I hop on board the Island Air Taxi in Port Clinton for a quick flight to Put-in-Bay. The quiet winter serenity isolates me in a moment of perfection showcasing Ohio's coldest season and the best fishing in the state.

The owners of the Black Squirrel Bed and Breakfast welcome me like family and settle me into a comfortable room that will be my base for a few days. The B&B caters to anglers who start the days hungry and return exhausted and excited about upping their fishing game on the Lake Erie ice. I immediately feel as if I am part a small club sharing a unique experience – a kind of secret that only those who do it can understand. The only people on the island are locals and ice anglers so there is a tight and welcoming kinship everywhere I go whether it is at the B&B, on the ice or sharing a seat in the only taxi on the island in winter driven by “Larry” who connects with everyone on a first-name basis.


When morning breaks, I head out onto the 10-ince base of ice with Shawn Dages and Jeff Bast of Put-in-Bay Ice Guide. The sharp gusts of wind offer a physical imprint of what I know will be an experience that I will never forget. We arrive to a small grouping of shanties that create a make-shift ice fishing community. I am set up in a single shanty but there are others that accommodate more people who are traveling together. My pre-heated shanty with a small heater in the corner is comfortable. My guide shows me how to set up my equipment, explains ice and water conditions and details the techniques that I will use to fish for perch and walleye from the depths of my carved hole in the ice.

During the course of 11-hours I catch eight perch and a walleye. I use a small electronic machine that monitors the depth of my bait and any fish activity on the bottom of the lake. In between catches I peek through my brick-sized shanty windows to watch the howling winds blow snow across the ice in a beautiful and rhythmic way creating patterns in the drifts.
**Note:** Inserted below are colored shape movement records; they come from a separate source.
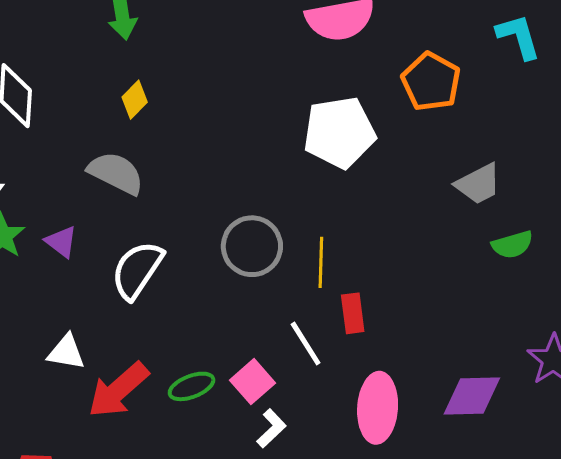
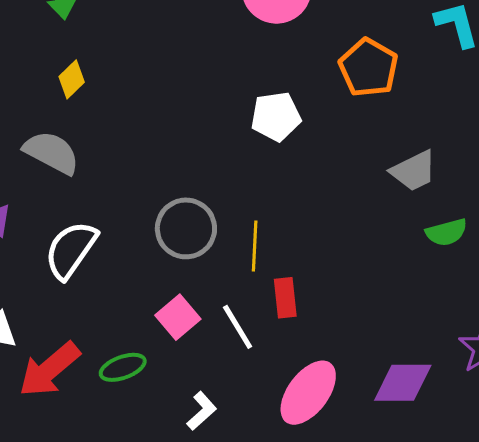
white pentagon: (339, 132) -> (276, 116), size x0.7
pink square: (252, 382) -> (178, 317), moved
pink ellipse: (378, 408) -> (308, 393), turned 32

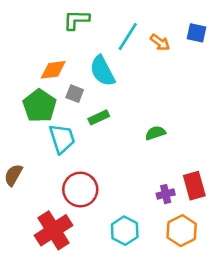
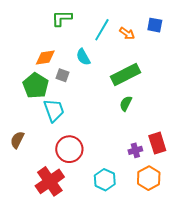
cyan semicircle: (102, 71) -> (83, 57), size x0.7
green rectangle: (99, 117) -> (125, 74), moved, size x1.8
green semicircle: (155, 133) -> (126, 103), turned -42

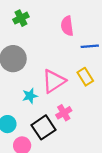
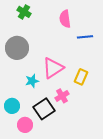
green cross: (21, 18) -> (24, 12), turned -32
yellow rectangle: (85, 77) -> (81, 77), moved, turned 56

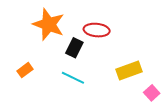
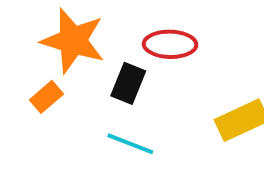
orange rectangle: (25, 70) -> (46, 97), moved

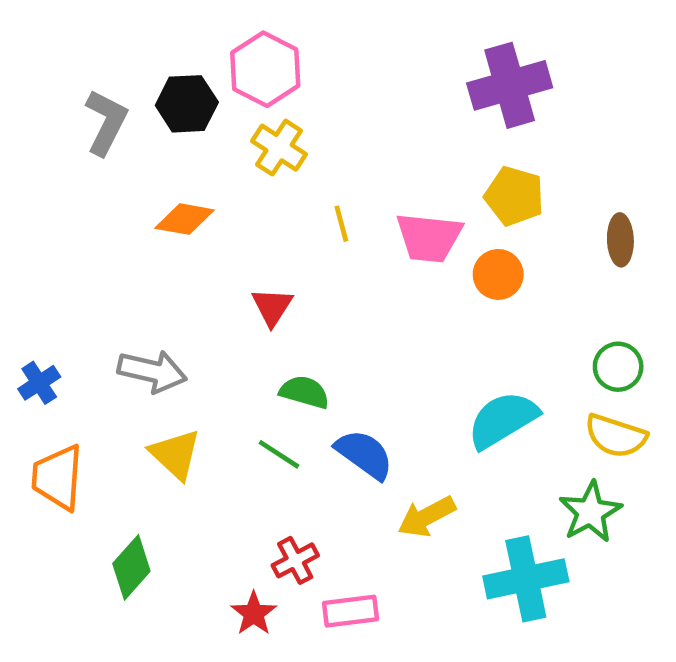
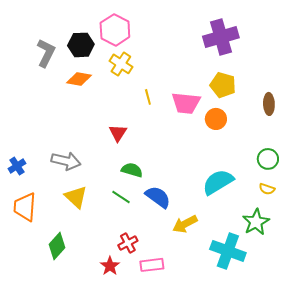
orange diamond: (184, 219) -> (79, 79), moved
yellow semicircle: (616, 436) -> (267, 189), size x0.6
cyan cross: (526, 579) -> (228, 251), turned 32

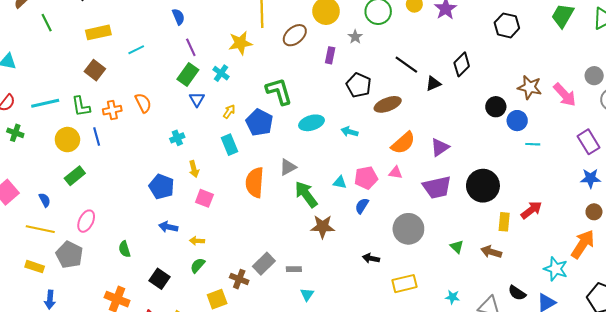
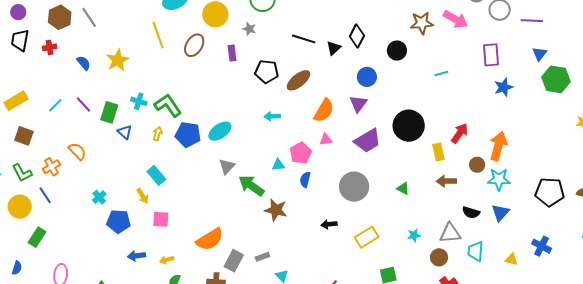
yellow star: (240, 43) -> (118, 60), moved
purple line: (191, 47) -> (84, 105), moved
black diamond: (462, 64) -> (357, 36), moved
green L-shape: (279, 91) -> (168, 105), moved
blue circle: (517, 121) -> (367, 77), moved
cyan ellipse: (311, 123) -> (220, 131), moved
cyan cross: (177, 138) -> (99, 197), moved
purple rectangle: (588, 142) -> (491, 55), turned 45
cyan rectangle: (229, 145) -> (156, 175), moved
orange semicircle: (255, 182) -> (210, 239), moved, turned -108
blue semicircle: (45, 200) -> (17, 268), turned 64
brown circle: (594, 212) -> (477, 165), moved
brown star: (323, 227) -> (276, 210), turned 30
orange arrow: (583, 244) -> (498, 146), moved
brown arrow: (491, 252) -> (446, 181), moved

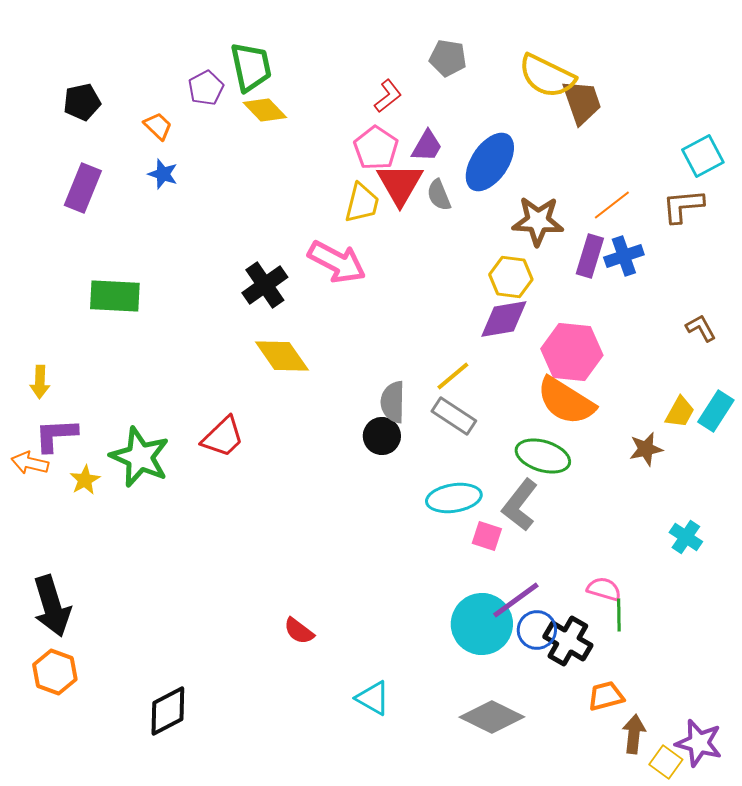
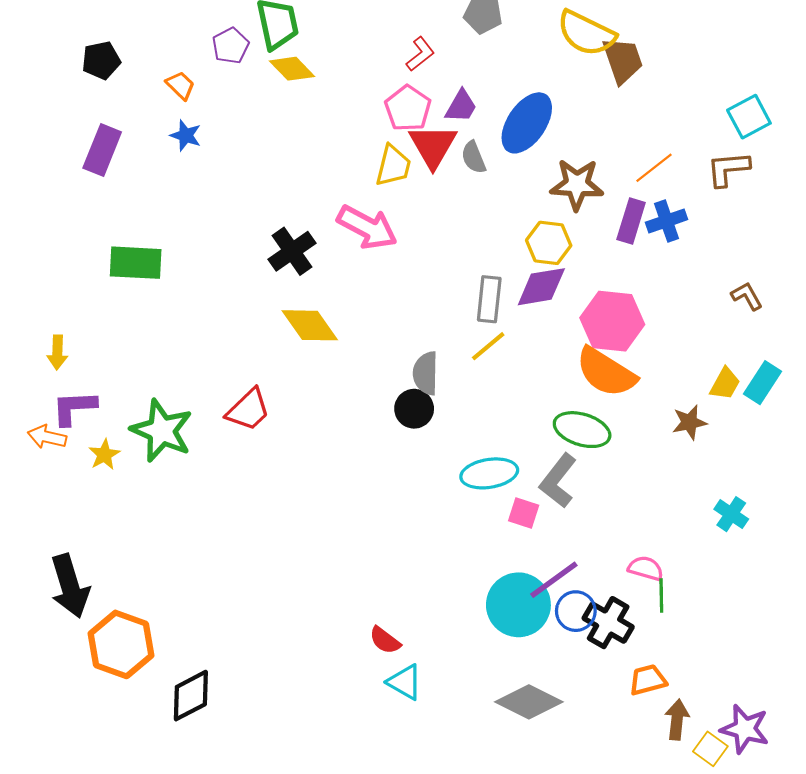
gray rectangle: (454, 416) -> (489, 299), moved, turned 63
red semicircle: (299, 631) -> (385, 640), moved
orange hexagon: (55, 672) -> (121, 644), moved, size x1.4

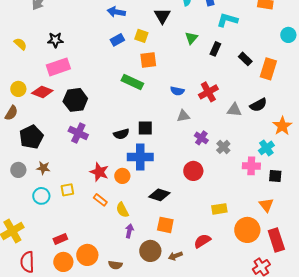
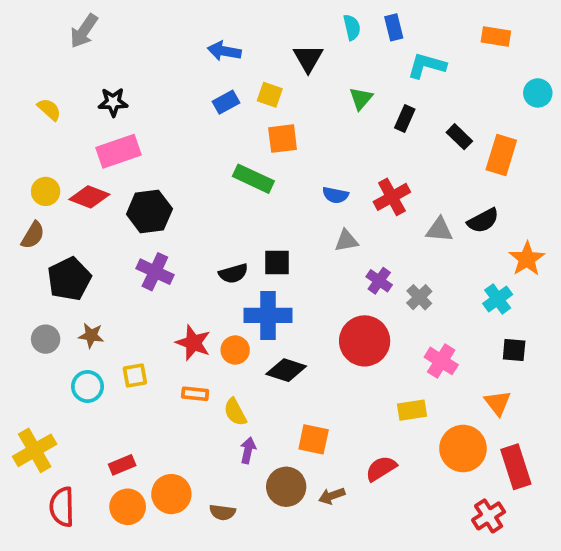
pink cross: (251, 166) -> (441, 361), moved, turned 30
red circle: (193, 171) -> (365, 341), size x1.4
black diamond: (159, 195) -> (286, 370), moved
orange rectangle: (100, 200) -> (195, 394), turned -32

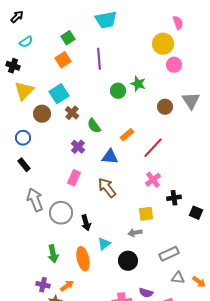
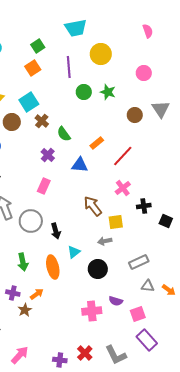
yellow circle: (163, 44) -> (101, 54), moved
green circle: (118, 91) -> (84, 92), moved
brown arrow: (107, 188) -> (93, 206), moved

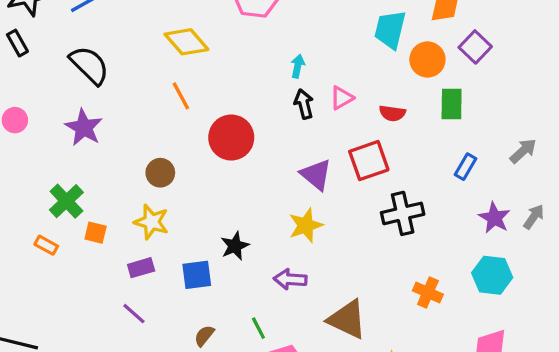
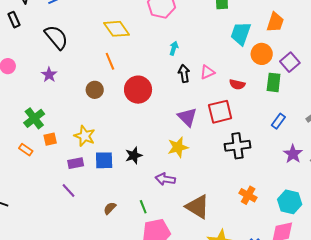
purple square: (475, 47) -> (290, 62), moved
cyan arrow: (298, 66) -> (174, 48), moved
purple star: (84, 128) -> (49, 75), size x0.7
brown circle: (160, 173) -> (95, 90), moved
orange square: (96, 233) -> (50, 139), turned -32
orange rectangle: (46, 245) -> (26, 150), moved
blue square: (197, 275) -> (104, 160), moved
cyan hexagon: (492, 275) -> (290, 202), moved

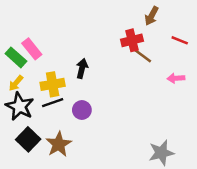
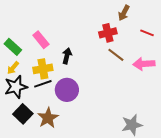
pink rectangle: (32, 49) -> (41, 40), moved
brown line: (142, 55) -> (116, 55), moved
pink arrow: (176, 78) -> (144, 64), size x1.5
black star: (20, 106) -> (16, 87), turned 30
purple circle: (82, 110) -> (67, 90), size x1.5

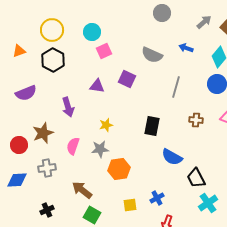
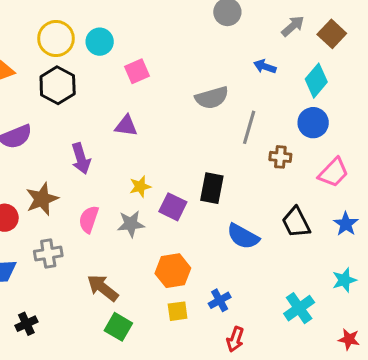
cyan circle: (92, 32) -> (100, 42), moved
gray semicircle: (152, 55) -> (212, 98), moved, turned -40
purple square: (127, 79) -> (173, 207), moved
brown cross: (196, 120) -> (280, 157), moved
orange hexagon: (119, 169) -> (173, 271), moved
black trapezoid: (196, 178) -> (296, 222), moved
black cross: (47, 210) -> (26, 324), moved

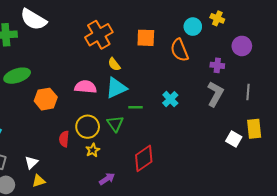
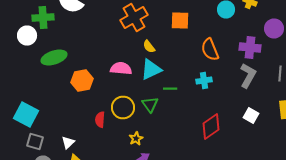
orange semicircle: (180, 50) -> (210, 50), moved
purple cross: (217, 65) -> (250, 48), size x1.5
cyan cross: (170, 99) -> (204, 80), turned 35
white square: (234, 139) -> (251, 116), moved
yellow star: (93, 150) -> (136, 138), moved
red diamond: (144, 158) -> (211, 126), moved

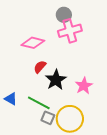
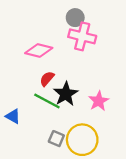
pink cross: (70, 31) -> (82, 36), turned 30
green line: (39, 103) -> (47, 101), moved

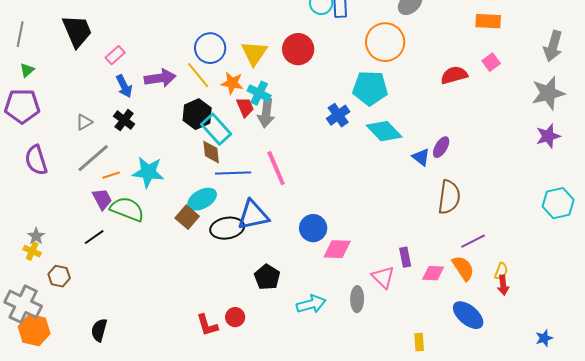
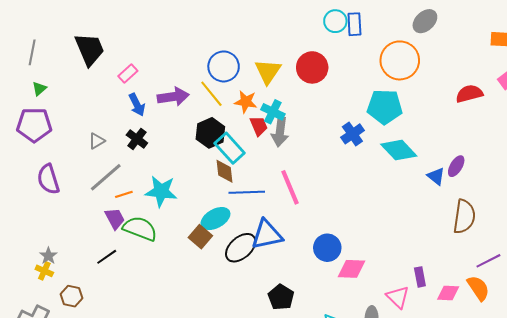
black ellipse: (227, 228) -> (241, 248), turned -32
The time goes by quickly with the excitement of catching fish and pondering the delicious fish fry that this will make after I go home.


As the sun begins to set on the horizon the anglers in our group are ready for a hot meal at Tipper's Restaurant and a warm bed for a good night's rest. I sit down to enjoy two cups of coco and a perch basket for dinner reflecting on the perfect day of ice fishing and smile as I overhear other anglers sharing stories of great catches and the ones that got away.

Yes, you can hit the ice from the mainland to fish for Lake Erie perch and walleye, but going the extra step to do it from the isolated island takes the experience to a new level. All anglers should do this at least once in their lifetime.

Tip: Be sure to get your Ohio fishing license from the Ohio Department of Natural Resources and get reputable fishing guide and lodging information from Ohio's Lake Erie Shores & Islands.